**WHAT TO DO**
Output exactly the lines from the one holding "이 함께 어울려 서피랑" through the final line of the entries.

**DATASET RECORDS**
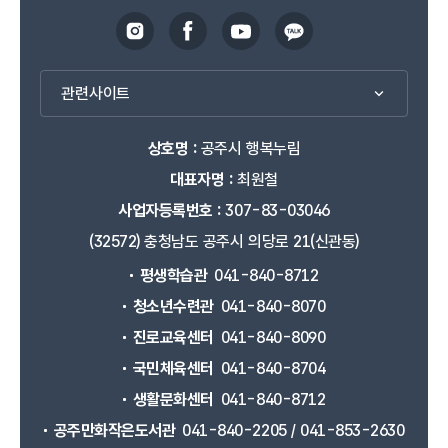
관련사이트
상호명 :
공주시 행복누림
대표자명 :
최원철
사업자등록번호 :
307-83-03046
(32572) 충청남도 공주시 의당로 21(신관동)
평생학습관
041-840-8712
청소년수련관
041-840-8070
진로교육센터
041-840-8090
국민체육센터
041-840-8704
생활문화센터
041-840-8712
공주만화작은도서관
041-840-2205 / 041-853-2630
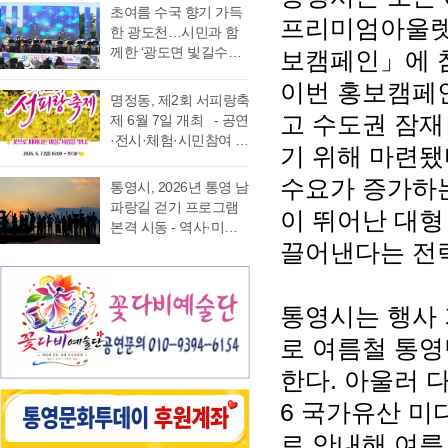
가능 통영국제음악재
었다. 이에 먼저 평생 보
초여름 수국 향기 가득
음주운항 단속 현황을
래도록 마음속에 품어
프리미엄아울렛
단(이사장 강석주)이 오
수를 자처하던 저의 부
한 광도천…시민과 함
분석한 결과, 본격적인
온 질문의 답을 찾기 위
는 9월 19일 개최하는
족함을 질책하…
께한 ‘광도면 빛길수국
보캠페인」에 
조업이 시작되는 봄철
해 길을 나선다. 이번 여
‘2026 윤이상동요제’에
축제’ 성황 초여름의
부터 가을철까지 음주
정은 분명 후자에 가깝
참가할 어린이 가창자
이번 홍보캠페인
정취가 절정에 이른 6월
운항이 지속적으로 발
다. 역사와 예술을 만나
명정동, 제2회 서피랑축
를 모집한다. ‘윤이상
20일 통영시 광도면(면
생했으며, 특히 여름철
고, 그 속에서 통영의 내
고 수도권 잠재
제 6월 7일 개최 - 공연
동요제’는 통영국제음
장 노승욱) 광도천 일원
적발 …
일을 그려 보기 위한 작
·전시·체험·시민참여 프
악재단이 세계적인 작
기 위해 마련됐
에서는 형형색색의 수
은 순례와도 같은 길이
로그램 등 다채로운 행
곡가 윤이상 선생의 음
국이 만개한 가운데 수
다. 2026년 7월 17일,
사 마련 명정동주민자
수요가 증가하는
악적 유산을 계승하고
통영시, 2026년 통영 남
많은 시민과 관광객이
아침 여덟 시. 무전동
치위원회(위원장 이진
자 시작한 사업으로, 어
파랑길 걷기 프로그램
찾은 「광도면 빛길수
이 뛰어난 대형
열방교회 앞에는 두 대
숙)가 주최·주관하는
린이들에게 음악 교육
본격 시동 - 역사·미식·
국축제」가 성황리에
의 버스가 숨고르기를
『제2회 서피랑축제』
기회를 제공하고, 창작
끌어낸다는 전
야경 품은 도보 여행, 통
개최됐다. 광도천을 따
하고 있고 …
가 오는 6월 7일 일요일
동요를 보급하기 위해
영 고유의 차별화된 테
라 만개한 수국길은 동
오후 4시부터 7시 30분
2012년부터 진행하고
마 프로그램 풍성 - 통
심의 세계를 느끼게 하
까지 서피랑공원 일대
있다. 윤이상 선생은 현
영시는 한려수도의 수
통영시는 행사 
고 연인은 물론 가족들
에서 개최된다. 이번 축
대음악의 거장으로 널
려한 비경과 풍부한 역
과 나들이 나온 이들의
제는 통영시, 명정동, 명
로 여름철 통
리 알려져 있지만, 해방
사·문화자원을 결합한
미소함께 발길을 사로
정동자생단체가 후원하
직후…
도보 여행 활성화를 위
잡았다. 분홍빛과 보랏
한다. 아울러 다
고 지역 주민과 관광객
해 2026년 통영 남파랑
빛, 하늘빛 수국이 어우
이 함께 어울려 서피랑
6 국가유산 미
길 걷기 프로그램을 본
러진 산책로는 곳곳이
의 매력을 즐길 수 있는
격 운영한다고 밝혔다.
사진 명소로 변하며 꽃
로 안내해 여름
주민 참여형 축제로 구
이번 사업은 남파랑길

**REPLY**
이 함께 어울려 서피랑
6 국가유산 미
길 걷기 프로그램을 본
러진 산책로는 곳곳이
의 매력을 즐길 수 있는
격 운영한다고 밝혔다.
사진 명소로 변하며 꽃
로 안내해 여름
주민 참여형 축제로 구
이번 사업은 남파랑길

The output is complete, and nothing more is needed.